Commençons par la question qui fâche ou qui au contraire paraît certaines fois bien superflue : Mr. Penumbra's 24-Hour Bookstore est-il un roman de fantasy ou pas ?
Au fond, peu importe. Il en reprend en tout cas de nombreux codes et il semble évident que Robin Sloan soit lui-même un amoureux du genre. Entre les nombreuses allusions à un cycle de fantasy épique dont le personnage principal reste fan, les souvenirs tirés de moult parties de jeu de rôle qui serviront même à façonner l'intrigue proprement dite, avec notamment plusieurs archétypes de personnages, sans parler des mystères proprement dits entourant cette drôle de librairie et le culte que l'on découvre rapidement et qui va pousser nos héros à chercher une réponse qui pourrait bien concerner la vie éternelle, les niveaux de lecture sont nombreux.
Ils vont en tout cas bien au-delà du simple clin d’œil, d’un coup de coude complice adressé au lecteur pour lui signifier, “Hé, vous avez vu, je connais mes classiques, c’est à vous que je m’adresse !”. Même chose lorsqu’il aborde des domaines comme l’informatique et autres dérivés, là encore de façon très ancrée dans le réel et gentiment barrée. Non, l’auteur nous propose une véritable intrigue bourrée d’humour et menée tambour battant, après quelques chapitres de mise en place qui nous plonge tout de suite dans l’ambiance pince-sans-rire qui sera de mise tout au long de cette aventure.

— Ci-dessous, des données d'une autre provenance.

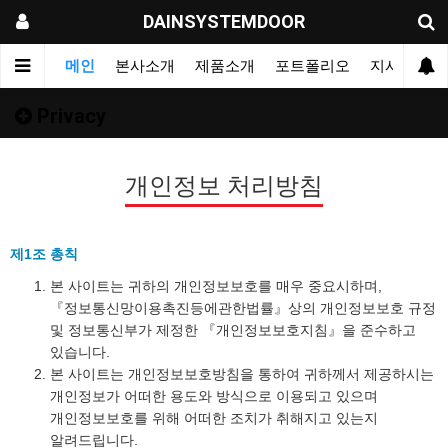
DAINSYSTEMDOOR
메인
본사소개
제품소개
포트폴리오
지사&대리
Privacy
개인정보 처리방침
제1조 총칙
본 사이트는 귀하의 개인정보보호를 매우 중요시하며,
『정보통신망이용촉진등에관한법률』상의 개인정보보호 규정
및 정보통신부가 제정한 『개인정보보호지침』을 준수하고
있습니다.
본 사이트는 개인정보보호방침을 통하여 귀하께서 제공하시는
개인정보가 어떠한 용도와 방식으로 이용되고 있으며
개인정보보호를 위해 어떠한 조치가 취해지고 있는지
알려드립니다.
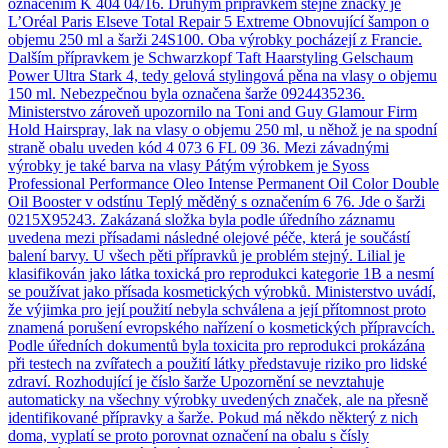
označením K 404 04/16. Druhým přípravkem stejné značky je
L’Oréal Paris Elseve Total Repair 5 Extreme Obnovující šampon o
objemu 250 ml a šarži 24S100. Oba výrobky pocházejí z Francie.
Dalším přípravkem je Schwarzkopf Taft Haarstyling Gelschaum
Power Ultra Stark 4, tedy gelová stylingová pěna na vlasy o objemu
150 ml. Nebezpečnou byla označena šarže 0924435236.
Ministerstvo zároveň upozornilo na Toni and Guy Glamour Firm
Hold Hairspray, lak na vlasy o objemu 250 ml, u něhož je na spodní
straně obalu uveden kód 4 073 6 FL 09 36. Mezi závadnými
výrobky je také barva na vlasy Pátým výrobkem je Syoss
Professional Performance Oleo Intense Permanent Oil Color Double
Oil Booster v odstínu Teplý měděný s označením 6 76. Jde o šarži
0215X95243. Zakázaná složka byla podle úředního záznamu
uvedena mezi přísadami následné olejové péče, která je součástí
balení barvy. U všech pěti přípravků je problém stejný. Lilial je
klasifikován jako látka toxická pro reprodukci kategorie 1B a nesmí
se používat jako přísada kosmetických výrobků. Ministerstvo uvádí,
že výjimka pro její použití nebyla schválena a její přítomnost proto
znamená porušení evropského nařízení o kosmetických přípravcích.
Podle úředních dokumentů byla toxicita pro reprodukci prokázána
při testech na zvířatech a použití látky představuje riziko pro lidské
zdraví. Rozhodující je číslo šarže Upozornění se nevztahuje
automaticky na všechny výrobky uvedených značek, ale na přesně
identifikované přípravky a šarže. Pokud má někdo některý z nich
doma, vyplatí se proto porovnat označení na obalu s čísly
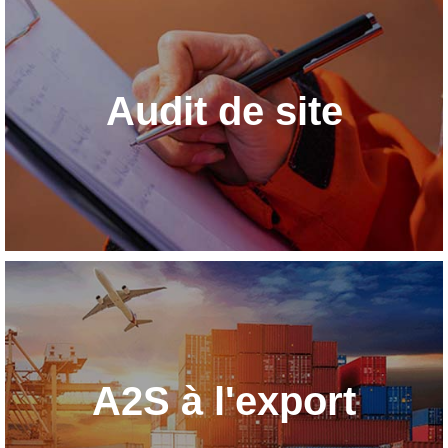
Audit de site
A2S à l'export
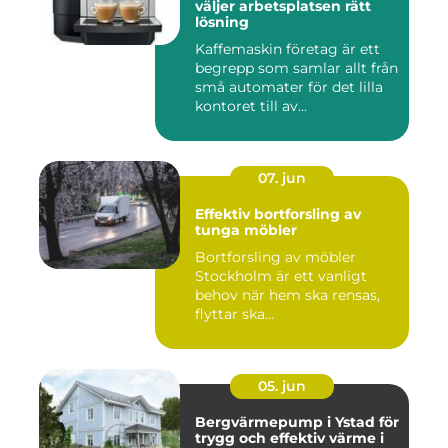
väljer arbetsplatsen rätt
lösning
Kaffemaskin företag är ett
begrepp som samlar allt från
små automater för det lilla
kontoret till av...
07. jun
Effektiv bortforsling av
tunga möbler
Bortforsling av möbler
Stockholm är ett vanligt
behov när hem ska rensas,
flyttar ska...
05. jun
Bergvärmepump i Ystad för
trygg och effektiv värme i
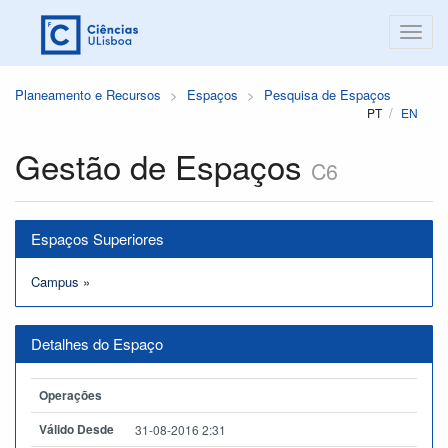
Planeamento e Recursos
Espaços
Pesquisa de Espaços
PT
EN
Gestão de Espaços
C6
Espaços Superiores
Campus
»
Detalhes do Espaço
Operações
Válido Desde
31-08-2016 2:31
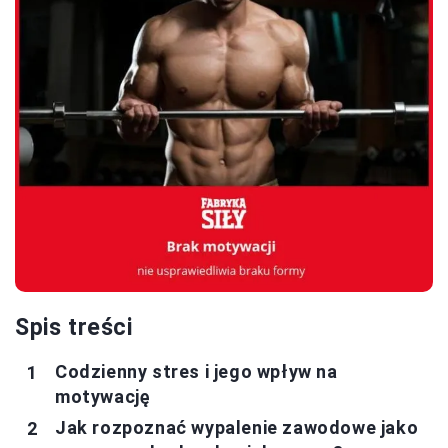
Spis treści
Codzienny stres i jego wpływ na
motywację
Jak rozpoznać wypalenie zawodowe jako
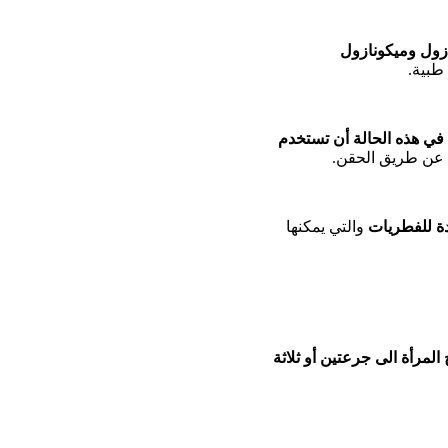
ازول وميكونازول
طبية.
ي هذه الحالة أن تستخدم
ا عن طريق الحقن.
دة للفطريات
والتي يمكنها
 المرأة الى جرعتين أو ثلاثة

Le roman réussit même à se faire fascinant et pas seulement du fait du nombre de fois où le nom de “Google” se retrouve cité (le personnage féminin principal, Kat, travaillant chez Google et faisant office de “magicienne” du groupe) ! Car Robin Sloan aborde également des thématiques d’actualité, comme la numérisation des livres, les moyens à notre disposition pour perpétuer le savoir, l’évolution irrémédiable des supports concernés… Finalement, la quête de l’immortalité n’est peut-être pas qu’un leurre, mais c’est un MacGuffin comme un autre, qui plus est utilisé à bon escient par l’auteur, une fois encore. Un auteur qui n’oublie pas les à-côtés, développant par exemple le parcours personnel de son “héros”, auquel on s’attache rapidement.
Alors, bien entendu, tout n’est pas parfait : l’atmosphère légère du roman permet de faire oublier quelques grosses ficelles - tout le monde n’a pas un meilleur ami disposant d’un jet privé -, mais il faut signaler que malgré l’aspect enquête du roman, l’auteur ne cherche jamais à se montrer plus malin que son lecteur, tout en parvenant à le surprendre de temps en temps.
Si l’on devait pointer du doigt une fausse note, et encore, ce serait la fin du roman, du moins, le dénouement du “mystère mystérieux” au cœur de l’intrigue et qui nous a donné envie de suivre cette drôle de petite bande aux seconds rôles savoureux. Sans aller bien sûr jusqu’à un “tout ça pour ça” de mauvais augure dans la perspective de vous donner envie de découvrir ce livre, disons simplement qu’il y a un petit goût d’inachevé.
Pour le reste, c’est donc un quasi sans faute, pour peu que l’on se montre sensible au ton du roman. Un roman signé en tout cas par un amoureux des livres mais surtout des histoires et des témoignages que ceux-ci nous offrent, quelle que soit l’interface avec laquelle le lecteur doit composer.
Il y a de la magie dans ce “petit” livre, même si ce n’est pas forcément celle à laquelle Clay et ses amis pensaient en faisant rouler des dés autour d’une table au moment d’affronter un dragon.
Mais elle est bel et bien présente. Comme souvent quand on rencontre une bonne histoire, non ?
Mise à jour du 7 février 2014 : le roman vient de sortir en français chez Michel Lafon.